Montauk Residence, by Rees Roberts + Partners
The image of this years Christmas greeting for Ligne Roset was made from dozens of La Pliée chairs. The chair was developed under the umbrella of the ‘aides à projet VIA’ by ENSCI student Marie-Aurore Stiker-Metral. LA PLIEE means ‘the folded one.’ Made from a sheet of laser-cut steel, which is folded and shaped like origami. The video shows how the tree was made (uniquement en français sans sous-titres).
Noël, by Ligne Roset
In the Middle Ages, where the building is situated, was a cannon foundry. Client bought a site where stood the old yellow brick lodge with a basement. Cleaning the plaster of a house revealed that the lodge had been built by ancient bricks which were made in a old Vilnius brick factories. Because of a historical and physical value of a house were considered to preserve it by wrapping it with outer glass shape. The historical house structure have been carefully restored.
Stack is a playful product for the discerning design conscious. Formed of solid cylindrical building blocks in vibrant hues and muted neutral tones. Stack can be assembled and rearranged in a limitless array of combinations to complement any setting and satisfy any mood. Made in Britain from solid machined aluminum. Stack’s reassuring weight speaks a quality. Its smooth, frosted, anodised finish creates a lustrous matte sheen that is pleasingly cool to the touch.

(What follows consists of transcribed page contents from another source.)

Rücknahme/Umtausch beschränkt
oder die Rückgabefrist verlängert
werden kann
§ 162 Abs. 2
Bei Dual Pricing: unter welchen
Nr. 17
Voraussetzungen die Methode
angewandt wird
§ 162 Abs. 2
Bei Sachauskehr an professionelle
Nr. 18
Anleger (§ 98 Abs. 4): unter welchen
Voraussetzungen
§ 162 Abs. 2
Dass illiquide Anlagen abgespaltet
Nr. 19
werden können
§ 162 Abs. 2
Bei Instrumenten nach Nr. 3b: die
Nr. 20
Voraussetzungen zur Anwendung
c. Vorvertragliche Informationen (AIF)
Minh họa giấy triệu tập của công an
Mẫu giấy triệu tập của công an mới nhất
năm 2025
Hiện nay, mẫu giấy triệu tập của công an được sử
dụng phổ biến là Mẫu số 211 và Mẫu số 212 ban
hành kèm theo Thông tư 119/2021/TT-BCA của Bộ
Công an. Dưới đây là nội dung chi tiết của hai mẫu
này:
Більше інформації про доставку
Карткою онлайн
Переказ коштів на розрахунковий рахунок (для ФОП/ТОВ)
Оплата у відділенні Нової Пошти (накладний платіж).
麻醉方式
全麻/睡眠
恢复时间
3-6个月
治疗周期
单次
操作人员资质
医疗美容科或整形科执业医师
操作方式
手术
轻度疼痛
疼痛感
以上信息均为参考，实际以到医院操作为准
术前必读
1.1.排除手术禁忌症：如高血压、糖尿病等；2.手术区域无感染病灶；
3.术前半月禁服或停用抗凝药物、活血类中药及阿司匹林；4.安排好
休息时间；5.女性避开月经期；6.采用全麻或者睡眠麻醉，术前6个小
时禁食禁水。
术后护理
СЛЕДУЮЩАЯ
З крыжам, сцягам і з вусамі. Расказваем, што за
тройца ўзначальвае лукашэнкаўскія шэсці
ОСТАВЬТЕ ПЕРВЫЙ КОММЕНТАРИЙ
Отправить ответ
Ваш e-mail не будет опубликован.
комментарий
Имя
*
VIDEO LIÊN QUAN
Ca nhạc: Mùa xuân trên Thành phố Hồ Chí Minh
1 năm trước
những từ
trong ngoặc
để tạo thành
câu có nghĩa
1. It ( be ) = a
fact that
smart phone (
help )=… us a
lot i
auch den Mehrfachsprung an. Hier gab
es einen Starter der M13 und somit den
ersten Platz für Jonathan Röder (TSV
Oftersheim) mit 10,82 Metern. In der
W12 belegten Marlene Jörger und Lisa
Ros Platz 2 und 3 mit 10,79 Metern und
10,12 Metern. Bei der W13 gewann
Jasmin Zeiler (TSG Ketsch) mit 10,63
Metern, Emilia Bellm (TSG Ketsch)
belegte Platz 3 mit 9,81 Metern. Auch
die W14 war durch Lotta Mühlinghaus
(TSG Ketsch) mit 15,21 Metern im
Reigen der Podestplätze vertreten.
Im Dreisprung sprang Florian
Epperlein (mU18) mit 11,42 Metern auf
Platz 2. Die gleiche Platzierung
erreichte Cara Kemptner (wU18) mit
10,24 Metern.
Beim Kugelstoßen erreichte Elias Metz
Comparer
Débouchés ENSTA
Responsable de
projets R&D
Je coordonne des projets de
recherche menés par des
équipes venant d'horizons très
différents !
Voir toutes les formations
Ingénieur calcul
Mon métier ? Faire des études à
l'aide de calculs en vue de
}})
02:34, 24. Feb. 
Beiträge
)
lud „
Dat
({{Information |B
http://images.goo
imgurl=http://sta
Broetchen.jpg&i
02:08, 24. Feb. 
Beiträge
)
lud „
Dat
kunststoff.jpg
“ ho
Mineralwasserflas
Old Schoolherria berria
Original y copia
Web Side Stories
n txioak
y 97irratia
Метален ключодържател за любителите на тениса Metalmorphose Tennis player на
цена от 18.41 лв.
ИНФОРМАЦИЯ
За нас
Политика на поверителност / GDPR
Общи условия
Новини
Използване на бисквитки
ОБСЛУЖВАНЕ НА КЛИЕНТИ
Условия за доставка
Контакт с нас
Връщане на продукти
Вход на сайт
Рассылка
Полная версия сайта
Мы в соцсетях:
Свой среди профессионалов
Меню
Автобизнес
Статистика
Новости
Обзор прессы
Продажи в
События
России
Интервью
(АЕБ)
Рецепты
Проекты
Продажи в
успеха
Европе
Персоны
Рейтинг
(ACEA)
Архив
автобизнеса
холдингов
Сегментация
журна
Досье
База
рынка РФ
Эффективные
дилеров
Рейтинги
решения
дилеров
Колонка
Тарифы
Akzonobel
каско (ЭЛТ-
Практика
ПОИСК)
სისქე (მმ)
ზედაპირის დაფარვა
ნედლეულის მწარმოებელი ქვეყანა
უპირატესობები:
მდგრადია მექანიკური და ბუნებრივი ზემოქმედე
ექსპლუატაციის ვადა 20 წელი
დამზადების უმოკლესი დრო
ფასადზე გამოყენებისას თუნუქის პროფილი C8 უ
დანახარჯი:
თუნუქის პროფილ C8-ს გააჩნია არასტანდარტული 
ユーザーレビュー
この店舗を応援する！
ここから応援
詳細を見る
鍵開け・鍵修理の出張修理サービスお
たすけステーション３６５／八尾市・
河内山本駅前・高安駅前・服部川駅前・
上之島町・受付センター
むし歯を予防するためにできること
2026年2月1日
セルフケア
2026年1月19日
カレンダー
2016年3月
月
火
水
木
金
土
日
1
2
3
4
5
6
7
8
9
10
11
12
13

“I wanted to create a luxurious product that allows discriminating consumers to play a part in the design. The accent here is on quality and precision, with pieces that look and feel great and fit together absolutely perfectly, however they are combined.”
– Miranda Watkins
Tower, Conical and Tier, in Tonal Grey and all Black, by Miranda Watkins Design
Math professor Dr. James Stewart, who is also a former violinist with the Hamilton Symphony Orchestra near Toronto, Ontario, has made millions writing calculus textbooks. When he decided to spend most of his fortune on a residence, he could have used any architect anywhere in the world. Instead of an international star, he selected the then-relatively unknown pair, Brigitte Shim and Howard Sutcliffe of Shim Sutcliffe to create his residence in a ravine in the posh Toronto neighborhood of Rosedale. Stewart was not looking to build just a residence, though. He also wanted a private concert hall and lots of curves. Other than that, he gave the architects unprecedented and probably never-to-be-repeated freedom. No schedule, and no design restrictions. A decade after the initial discussions with Shim and Sutcliffe, the $24 million US, 18,000-square-foot Integral House was completed. It does, indeed, have a multitude of seductive curves, massive amounts of floor to ceiling glass and a spectacular staircase. And, Dr. Stewart now gives concerts and throws parties and costume balls in his 150-seat concert hall.